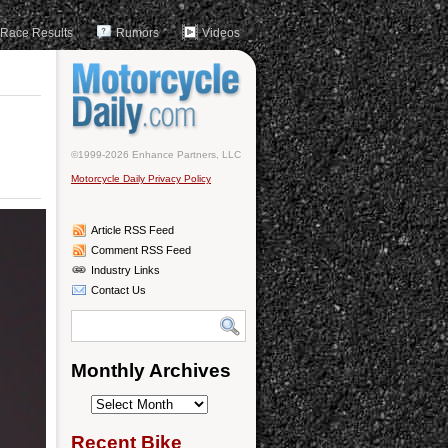
Race Results
Rumors
Videos
©1999-2026 Enhance Partners, LLC
Motorcycle Daily Privacy Policy
Article RSS Feed
Comment RSS Feed
Industry Links
Contact Us
Monthly Archives
Monthly
Archives
Recent Bike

▶ [Prompt]:
Beginning at the line with "Industry Links" and ending at the last line of the entries, print every line exactly.

▶ [Result]:
Industry Links
Contact Us
Monthly Archives
Monthly
Archives
Recent Bike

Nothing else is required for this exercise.